Un pipeline de scraping web moderne comporte quatre étapes. Requête : récupérer la page, souvent via un proxy et avec des en-têtes réalistes de navigateur. Rendu : si les données sont générées par JavaScript, exécuter la page dans un navigateur sans interface graphique pour matérialiser le DOM. Analyse : extraire des champs structurés du HTML ou du JSON à l'aide de sélecteurs, d'expressions régulières ou de XPath. Stockage : charger les données dans une base de données, une file d'attente ou un pipeline en aval. Chaque étape possède sa propre infrastructure (proxies, navigateurs sans interface graphique, analyseurs, bases de données) et ses propres modes de défaillance.
Le principal défi opérationnel du scraping web n'est pas l'écriture des analyseurs — c'est d'obtenir un accès fiable et non bloqué aux données. C'est là qu'interviennent les proxies résidentiels, la rotation des IP, le géociblage, l'hygiène des empreintes et l'évitement des CAPTCHA. Un scraper qui fonctionne correctement sur quelques milliers de pages en local s'effondre souvent en volume de production car les systèmes anti-bot bloquent l'IP, le User-Agent, l'empreinte TLS, ou les trois à la fois.
Comment ça fonctionne
Un scraper typique envoie une requête HTTP vers une URL cible, éventuellement via un proxy. Si la cible est du HTML statique, la réponse peut être analysée directement avec une bibliothèque comme `BeautifulSoup`, `cheerio` ou `lxml`. Si la cible est une SPA rendue par JavaScript, le scraper exécute la page dans un navigateur sans interface graphique (Playwright, Puppeteer) pour laisser le JavaScript s'exécuter, puis extrait les données du DOM rendu.

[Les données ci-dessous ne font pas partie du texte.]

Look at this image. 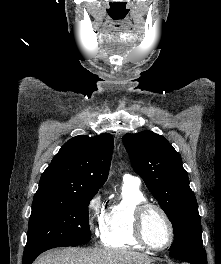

Pour un volume de production, le scraper alterne entre un pool d'IP (généralement résidentielles), randomise les User-Agents et autres en-têtes, rythme les requêtes pour imiter la navigation humaine et gère les modes de défaillance (limites de débit, CAPTCHA, bannissements d'IP) en réessayant via de nouvelles IP. Les données extraites sont normalisées, dédupliquées et transmises à un stockage en aval (base de données, entrepôt, file de messages) pour l'analyse ou l'utilisation par d'autres systèmes.